Knesset speaker warns High Court voiding of Basic Laws may ‘plunge us into the abyss’

Knesset Speaker Amir Ohana holds a press conference at the Knesset in Jerusalem, September 6, 2023. (Yonatan Sindel/Flash90)
Knesset Speaker Amir Ohana holds a press conference at the Knesset in Jerusalem, September 6, 2023. (Yonatan Sindel/Flash90)

Knesset Speaker Amir Ohana warns that a potential High Court of Justice ruling next week to nullify the coalition’s reasonableness law could “plunge us into the abyss,” and that the Knesset “won’t submissively accept its trampling.”

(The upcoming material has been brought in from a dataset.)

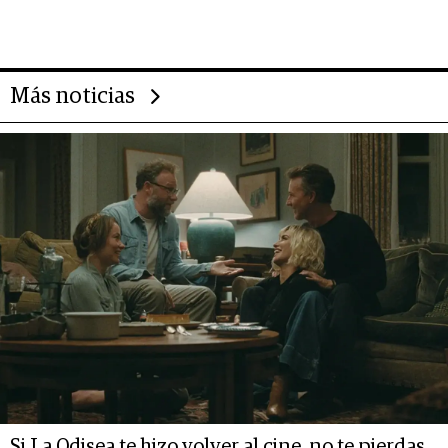
gigante chileno que exporta US$
14.000 millones anuales
Más noticias
Si La Odisea te hizo volver al cine, no te pierdas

Ohana makes the remarks in a press conference convened at the Knesset ahead of a September 12 hearing on petitions against the law, part of the government’s controversial judicial overhaul, which bars courts from intervening in government and ministerial decisions based on their “reasonableness.” Later, a separate hearing will be held on petitions against a law shielding prime ministers from forced recusal.

Both pieces of legislation are amendments to Israel’s quasi-constitutional Basic Laws, which the country’s top court has never voided.

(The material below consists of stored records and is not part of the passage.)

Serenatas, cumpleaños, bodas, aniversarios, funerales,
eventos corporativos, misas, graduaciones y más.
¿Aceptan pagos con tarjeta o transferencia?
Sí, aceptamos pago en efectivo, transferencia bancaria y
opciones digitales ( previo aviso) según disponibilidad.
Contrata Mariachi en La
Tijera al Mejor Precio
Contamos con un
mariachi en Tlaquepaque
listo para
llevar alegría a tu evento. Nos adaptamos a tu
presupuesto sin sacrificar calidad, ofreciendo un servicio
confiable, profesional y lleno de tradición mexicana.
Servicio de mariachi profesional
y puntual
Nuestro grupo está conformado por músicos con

“Israel is at a crossroads, and the need to balance the branches of government is becoming clearer than ever,” Ohana says. “Tonight, as Knesset speaker, I want to put up a stop sign.”

Ohana, of Prime Minister Benjamin Netanyahu’s Likud party, argues that since 1977, the justice system has unilaterally been siphoning off powers from politicians to itself.

“Now, we are facing a new and dangerous junction, which could plunge us into the abyss, with the High Court soon holding discussions on Basic Laws,” he says.

“Israel is democratic, and in a democracy, the sovereign is the people. In a democratic state, the justice system respects the sovereign, the people and its elected officials, and this respect is mutual. There is no debate, and there cannot be one, over the question of whether the Knesset has authorized the court to nullify Basic Laws,” he says, arguing that the court possesses no such power.

He appeals to politicians to find a compromise deal that will avert the constitutional showdown, but adds that even if these efforts fail, “this doesn’t allow the court to make a decision instead of the elected officials.”